In the Scouts' statement Monday, the group indicated that the national board may consider passing any decisions on gay membership to the local level. Each troop's charter organization would be able to decide "consistent with each organization's mission, principles, or religious beliefs."
"The policy change under discussion would allow the religious, civic, or educational organizations that oversee and deliver Scouting to determine how to address this issue," the statement said.
The statement itself is remarkable. Some members will see the fact that Scouting's national leadership is even discussing a policy change as a softening of its stance on gays and lesbians.
But some Scouts and Scout parents say that passing the decision to the local level will have little effect on the ground, because many troops have been ignoring the national policy anyway.
The announcement comes after Scouting's national headquarters received numerous complaints from a grass-roots campaign targeting the policy.
In April, the Gay & Lesbian Alliance Against Defamation started calls for the Scouts to end the ban. The group applauded Monday's announcement.
"The Boy Scouts of America have heard from scouts, corporations and millions of Americans that discriminating against gay Scouts and Scout leaders is wrong," GLAAD President Herndon Graddick said. "Scouting is a valuable institution, and this change will only strengthen its core principles of fairness and respect."
The protest was sparked last year after Ohio Cub Scout den leader Jennifer Tyrrell was forced to step down from her position in her son's Cub Scout pack because she is openly gay.

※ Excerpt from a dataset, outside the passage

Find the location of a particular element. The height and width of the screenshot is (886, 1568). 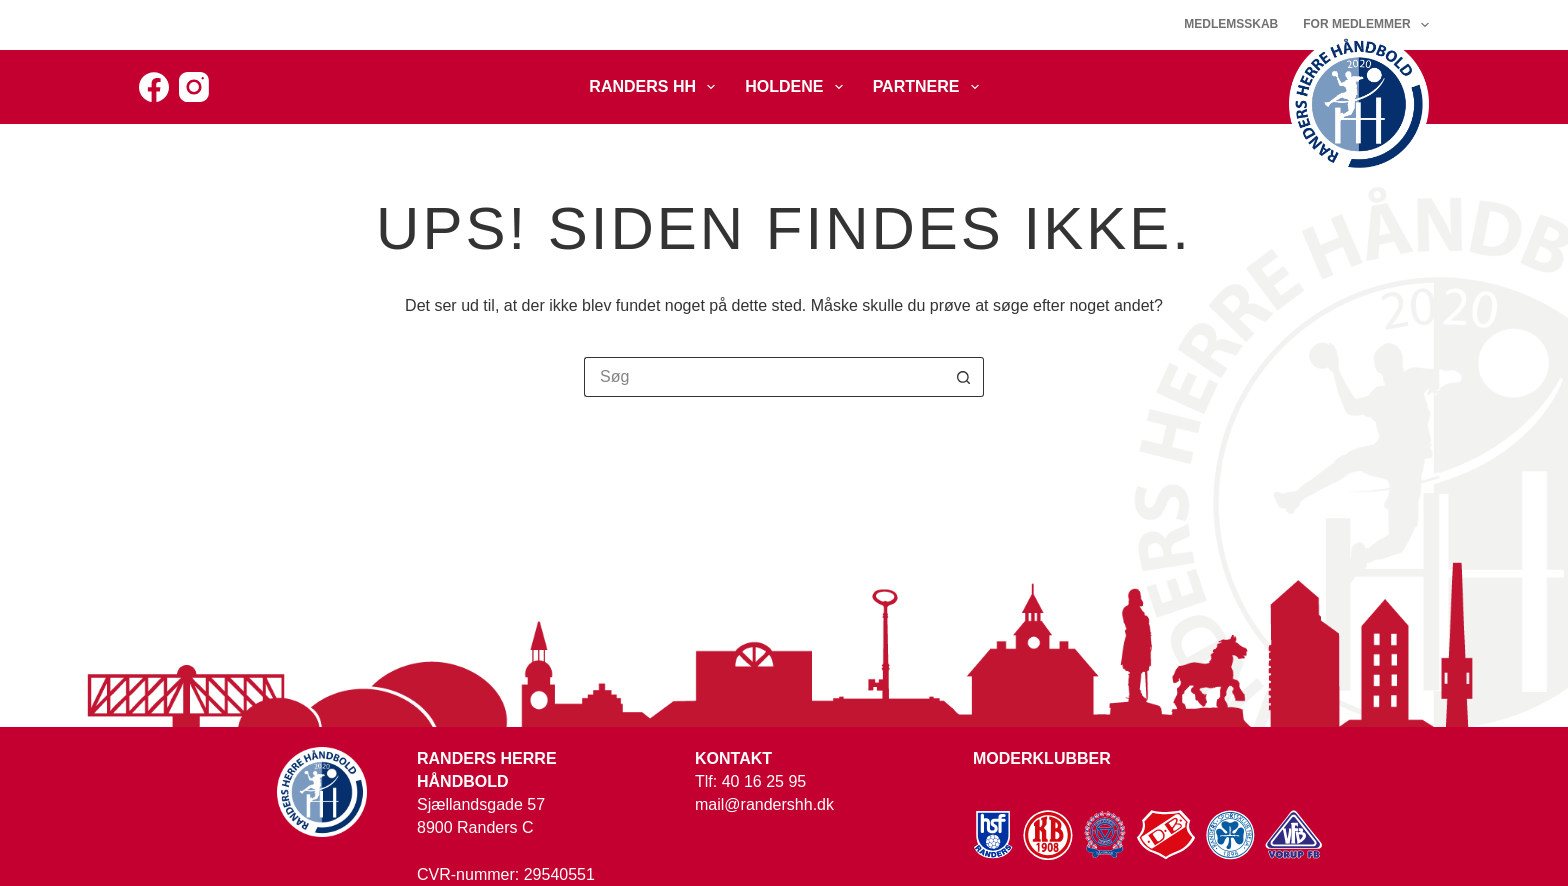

Some critics who say that Scouts have failed to change with the times blame the connections to organized religion. Approximately 70% of Scout troops are affiliated with some kind of church or religious group, according to Boy Scouts of America spokesman Deron Smith.
Scouts for Equality reports that 11 organization councils, which include more than 260,000 Scouts, have publicly protested the policy, according to GLAAD.
The Catholic Church and the Church of Jesus Christ of Latter-day Saints are among scouting's biggest backers, Boy Scouts of America says. In 2011, Mormon-backed Cub Scout and Boy Scout troops accounted for more than 420,000 of all Scouts nationwide. More than 200,000 Scouts were members of units affiliated with the Catholic Church.
President Barack Obama -- the honorary head of the Scouts, as is every president -- supports gay and lesbians in Girl and Boy Scouts, as does former Republican presidential nominee Mitt Romney, a Mormon.
Last year, the Girl Scouts allowed a transgender member into a troop, sparking a cookie boycott.